TO DO —
Please reproduce exactly the line that carries "Wrap output in <instances>...</instances>. Detect" and all remaining lines through the last line of the data, and write nothing else.

SOURCE RECORDS —
________________________________________

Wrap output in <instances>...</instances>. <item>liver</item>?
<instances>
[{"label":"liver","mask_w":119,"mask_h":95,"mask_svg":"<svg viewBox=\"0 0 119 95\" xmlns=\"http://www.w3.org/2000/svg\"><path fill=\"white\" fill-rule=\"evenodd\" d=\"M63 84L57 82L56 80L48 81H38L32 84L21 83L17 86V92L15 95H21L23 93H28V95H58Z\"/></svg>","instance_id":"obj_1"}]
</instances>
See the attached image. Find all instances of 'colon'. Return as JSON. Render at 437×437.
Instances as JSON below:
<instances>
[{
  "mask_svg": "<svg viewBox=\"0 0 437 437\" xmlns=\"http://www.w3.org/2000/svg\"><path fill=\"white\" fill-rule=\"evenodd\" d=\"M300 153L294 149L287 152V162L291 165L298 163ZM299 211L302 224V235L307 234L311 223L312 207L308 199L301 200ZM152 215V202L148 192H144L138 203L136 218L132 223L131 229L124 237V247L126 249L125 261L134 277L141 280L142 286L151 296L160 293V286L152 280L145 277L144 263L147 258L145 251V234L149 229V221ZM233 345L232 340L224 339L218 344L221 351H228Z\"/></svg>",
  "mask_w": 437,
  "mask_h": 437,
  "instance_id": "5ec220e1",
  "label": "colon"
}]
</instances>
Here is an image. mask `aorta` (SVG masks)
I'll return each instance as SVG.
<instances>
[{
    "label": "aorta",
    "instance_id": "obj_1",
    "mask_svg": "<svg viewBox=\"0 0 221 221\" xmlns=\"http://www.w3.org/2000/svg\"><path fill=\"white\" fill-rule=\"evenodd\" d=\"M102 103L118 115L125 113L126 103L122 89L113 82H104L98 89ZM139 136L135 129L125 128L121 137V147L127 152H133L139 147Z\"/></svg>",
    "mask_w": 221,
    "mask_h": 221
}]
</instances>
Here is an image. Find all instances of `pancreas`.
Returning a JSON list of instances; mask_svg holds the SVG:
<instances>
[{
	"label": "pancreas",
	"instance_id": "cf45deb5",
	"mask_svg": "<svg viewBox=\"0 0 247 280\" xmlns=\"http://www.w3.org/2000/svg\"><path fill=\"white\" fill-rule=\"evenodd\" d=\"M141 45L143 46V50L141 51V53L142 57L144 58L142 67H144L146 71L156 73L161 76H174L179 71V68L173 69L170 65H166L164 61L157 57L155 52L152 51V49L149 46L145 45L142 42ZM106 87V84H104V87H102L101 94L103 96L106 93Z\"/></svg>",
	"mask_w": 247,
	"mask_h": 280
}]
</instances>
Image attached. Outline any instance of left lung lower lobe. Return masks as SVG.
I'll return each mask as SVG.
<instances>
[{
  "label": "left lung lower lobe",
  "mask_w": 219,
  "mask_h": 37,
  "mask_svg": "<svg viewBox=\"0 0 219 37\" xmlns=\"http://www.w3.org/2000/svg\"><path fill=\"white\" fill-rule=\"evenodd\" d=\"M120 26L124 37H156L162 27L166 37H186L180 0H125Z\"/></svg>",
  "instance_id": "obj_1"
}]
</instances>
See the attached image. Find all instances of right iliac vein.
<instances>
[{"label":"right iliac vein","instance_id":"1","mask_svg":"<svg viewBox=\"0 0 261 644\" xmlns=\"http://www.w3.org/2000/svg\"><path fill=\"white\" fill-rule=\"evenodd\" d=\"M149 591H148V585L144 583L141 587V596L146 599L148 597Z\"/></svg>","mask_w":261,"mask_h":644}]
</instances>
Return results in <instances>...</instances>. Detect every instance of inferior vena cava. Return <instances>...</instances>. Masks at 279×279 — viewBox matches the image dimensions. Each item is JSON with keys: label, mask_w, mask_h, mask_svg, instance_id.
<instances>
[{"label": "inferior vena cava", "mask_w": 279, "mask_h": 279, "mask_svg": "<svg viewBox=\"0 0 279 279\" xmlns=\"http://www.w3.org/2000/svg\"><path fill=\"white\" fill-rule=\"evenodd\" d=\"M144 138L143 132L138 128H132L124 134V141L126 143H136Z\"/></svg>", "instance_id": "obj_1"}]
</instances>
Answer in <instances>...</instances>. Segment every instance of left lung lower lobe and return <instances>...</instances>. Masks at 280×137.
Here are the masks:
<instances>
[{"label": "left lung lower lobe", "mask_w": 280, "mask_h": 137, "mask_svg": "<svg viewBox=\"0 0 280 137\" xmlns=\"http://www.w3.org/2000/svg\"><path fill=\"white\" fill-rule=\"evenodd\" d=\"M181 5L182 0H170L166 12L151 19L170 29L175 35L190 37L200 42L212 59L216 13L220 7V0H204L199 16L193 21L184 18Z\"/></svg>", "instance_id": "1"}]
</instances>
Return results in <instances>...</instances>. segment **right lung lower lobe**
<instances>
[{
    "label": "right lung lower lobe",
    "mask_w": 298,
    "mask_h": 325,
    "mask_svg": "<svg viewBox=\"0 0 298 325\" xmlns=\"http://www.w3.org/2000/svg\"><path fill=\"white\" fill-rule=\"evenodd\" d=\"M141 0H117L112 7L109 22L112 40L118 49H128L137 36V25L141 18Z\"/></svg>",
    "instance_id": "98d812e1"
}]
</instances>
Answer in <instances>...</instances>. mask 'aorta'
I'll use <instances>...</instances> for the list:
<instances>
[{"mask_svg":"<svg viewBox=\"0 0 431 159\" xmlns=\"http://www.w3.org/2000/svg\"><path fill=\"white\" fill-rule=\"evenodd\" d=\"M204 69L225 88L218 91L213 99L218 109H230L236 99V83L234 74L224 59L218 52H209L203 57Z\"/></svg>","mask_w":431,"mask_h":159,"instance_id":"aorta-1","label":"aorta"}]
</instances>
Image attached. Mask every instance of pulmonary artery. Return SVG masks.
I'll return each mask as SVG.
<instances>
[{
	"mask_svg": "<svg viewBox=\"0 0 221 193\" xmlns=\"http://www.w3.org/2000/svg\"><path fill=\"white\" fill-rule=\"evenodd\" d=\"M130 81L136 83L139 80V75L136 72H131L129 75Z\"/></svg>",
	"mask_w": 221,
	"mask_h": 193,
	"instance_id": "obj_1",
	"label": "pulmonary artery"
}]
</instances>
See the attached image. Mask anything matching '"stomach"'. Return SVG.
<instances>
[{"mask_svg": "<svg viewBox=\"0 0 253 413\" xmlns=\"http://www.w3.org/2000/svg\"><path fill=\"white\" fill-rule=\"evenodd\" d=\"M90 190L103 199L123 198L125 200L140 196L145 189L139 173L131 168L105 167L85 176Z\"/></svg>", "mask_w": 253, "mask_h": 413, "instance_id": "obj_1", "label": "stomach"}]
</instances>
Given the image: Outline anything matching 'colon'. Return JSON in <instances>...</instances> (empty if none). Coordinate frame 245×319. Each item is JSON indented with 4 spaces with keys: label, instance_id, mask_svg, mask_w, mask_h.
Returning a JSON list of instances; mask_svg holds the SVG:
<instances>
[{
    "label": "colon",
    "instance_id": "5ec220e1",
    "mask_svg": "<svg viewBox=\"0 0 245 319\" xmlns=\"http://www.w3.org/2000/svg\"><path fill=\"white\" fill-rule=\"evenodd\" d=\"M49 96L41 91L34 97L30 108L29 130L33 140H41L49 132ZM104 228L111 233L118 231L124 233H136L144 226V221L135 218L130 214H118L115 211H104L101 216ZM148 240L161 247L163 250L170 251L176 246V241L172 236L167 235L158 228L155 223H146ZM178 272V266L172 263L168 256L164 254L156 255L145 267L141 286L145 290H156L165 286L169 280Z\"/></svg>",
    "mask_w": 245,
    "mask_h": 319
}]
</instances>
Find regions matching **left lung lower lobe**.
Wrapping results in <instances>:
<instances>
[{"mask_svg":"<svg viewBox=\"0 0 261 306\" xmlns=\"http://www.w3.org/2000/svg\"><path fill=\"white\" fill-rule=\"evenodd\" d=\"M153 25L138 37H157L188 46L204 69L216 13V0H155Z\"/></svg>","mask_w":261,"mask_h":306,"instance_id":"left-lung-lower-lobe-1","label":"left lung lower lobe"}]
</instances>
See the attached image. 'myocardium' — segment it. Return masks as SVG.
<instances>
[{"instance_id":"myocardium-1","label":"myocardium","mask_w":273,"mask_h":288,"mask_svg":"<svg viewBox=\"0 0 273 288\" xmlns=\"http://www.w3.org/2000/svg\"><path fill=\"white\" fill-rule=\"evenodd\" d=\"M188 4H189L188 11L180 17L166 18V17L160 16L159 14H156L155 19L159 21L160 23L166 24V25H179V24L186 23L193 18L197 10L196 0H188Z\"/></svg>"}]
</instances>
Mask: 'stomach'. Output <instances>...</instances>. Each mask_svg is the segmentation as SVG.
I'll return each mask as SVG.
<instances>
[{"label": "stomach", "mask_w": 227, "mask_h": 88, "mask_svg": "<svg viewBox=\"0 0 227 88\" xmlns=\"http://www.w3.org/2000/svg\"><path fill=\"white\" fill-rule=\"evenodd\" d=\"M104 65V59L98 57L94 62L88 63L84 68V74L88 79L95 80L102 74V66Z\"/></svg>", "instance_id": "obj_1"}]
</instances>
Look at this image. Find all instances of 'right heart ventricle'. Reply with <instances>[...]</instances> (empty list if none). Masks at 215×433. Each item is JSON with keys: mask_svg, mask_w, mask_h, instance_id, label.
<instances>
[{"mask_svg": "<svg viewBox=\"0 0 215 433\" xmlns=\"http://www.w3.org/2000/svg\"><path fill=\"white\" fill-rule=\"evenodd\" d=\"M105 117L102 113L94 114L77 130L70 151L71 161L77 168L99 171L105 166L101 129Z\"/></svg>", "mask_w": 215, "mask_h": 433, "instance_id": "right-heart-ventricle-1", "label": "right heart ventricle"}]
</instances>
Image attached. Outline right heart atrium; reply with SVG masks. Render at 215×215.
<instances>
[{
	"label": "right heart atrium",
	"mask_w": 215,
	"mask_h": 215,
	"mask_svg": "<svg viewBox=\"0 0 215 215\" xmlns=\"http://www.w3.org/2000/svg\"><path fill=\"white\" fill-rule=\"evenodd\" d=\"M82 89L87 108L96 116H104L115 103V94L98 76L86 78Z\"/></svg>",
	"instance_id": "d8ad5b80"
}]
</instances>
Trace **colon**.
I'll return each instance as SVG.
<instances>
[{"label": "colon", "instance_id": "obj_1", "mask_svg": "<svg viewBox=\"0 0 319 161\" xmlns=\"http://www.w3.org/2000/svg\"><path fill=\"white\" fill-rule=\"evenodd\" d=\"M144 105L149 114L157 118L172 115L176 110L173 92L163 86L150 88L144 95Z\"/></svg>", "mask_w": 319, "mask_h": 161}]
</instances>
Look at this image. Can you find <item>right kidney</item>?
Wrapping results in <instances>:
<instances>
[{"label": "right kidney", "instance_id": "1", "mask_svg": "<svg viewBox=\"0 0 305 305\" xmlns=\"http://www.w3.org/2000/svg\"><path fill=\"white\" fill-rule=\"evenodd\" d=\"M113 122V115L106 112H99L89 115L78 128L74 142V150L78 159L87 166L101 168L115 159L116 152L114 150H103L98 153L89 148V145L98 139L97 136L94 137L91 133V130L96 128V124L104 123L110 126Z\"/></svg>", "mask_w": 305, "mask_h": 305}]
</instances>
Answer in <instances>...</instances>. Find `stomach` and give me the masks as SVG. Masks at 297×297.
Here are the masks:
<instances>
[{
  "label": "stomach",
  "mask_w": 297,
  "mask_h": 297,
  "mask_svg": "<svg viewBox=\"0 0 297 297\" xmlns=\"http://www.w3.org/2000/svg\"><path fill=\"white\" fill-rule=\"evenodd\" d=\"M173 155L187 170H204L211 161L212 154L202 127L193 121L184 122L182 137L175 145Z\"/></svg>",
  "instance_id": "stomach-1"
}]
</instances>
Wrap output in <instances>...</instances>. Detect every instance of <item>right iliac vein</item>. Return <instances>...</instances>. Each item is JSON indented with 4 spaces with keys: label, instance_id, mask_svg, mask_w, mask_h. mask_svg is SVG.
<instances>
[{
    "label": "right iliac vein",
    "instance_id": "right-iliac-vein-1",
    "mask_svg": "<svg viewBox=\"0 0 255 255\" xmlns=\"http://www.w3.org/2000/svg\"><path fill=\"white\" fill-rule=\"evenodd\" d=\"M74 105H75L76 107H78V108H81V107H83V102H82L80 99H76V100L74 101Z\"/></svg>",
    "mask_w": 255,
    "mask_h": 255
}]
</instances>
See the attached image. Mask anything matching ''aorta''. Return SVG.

________________________________________

EXPECTED ANSWER —
Wrap output in <instances>...</instances>. Detect every instance of <item>right iliac vein</item>. Return <instances>...</instances>. Each item is JSON indented with 4 spaces with keys: label, instance_id, mask_svg, mask_w, mask_h. mask_svg is SVG.
<instances>
[{
    "label": "right iliac vein",
    "instance_id": "right-iliac-vein-1",
    "mask_svg": "<svg viewBox=\"0 0 255 255\" xmlns=\"http://www.w3.org/2000/svg\"><path fill=\"white\" fill-rule=\"evenodd\" d=\"M74 105H75L76 107H78V108H81V107H83V102H82L80 99H76V100L74 101Z\"/></svg>",
    "mask_w": 255,
    "mask_h": 255
}]
</instances>
See the attached image. Mask anything matching ''aorta''. Return SVG.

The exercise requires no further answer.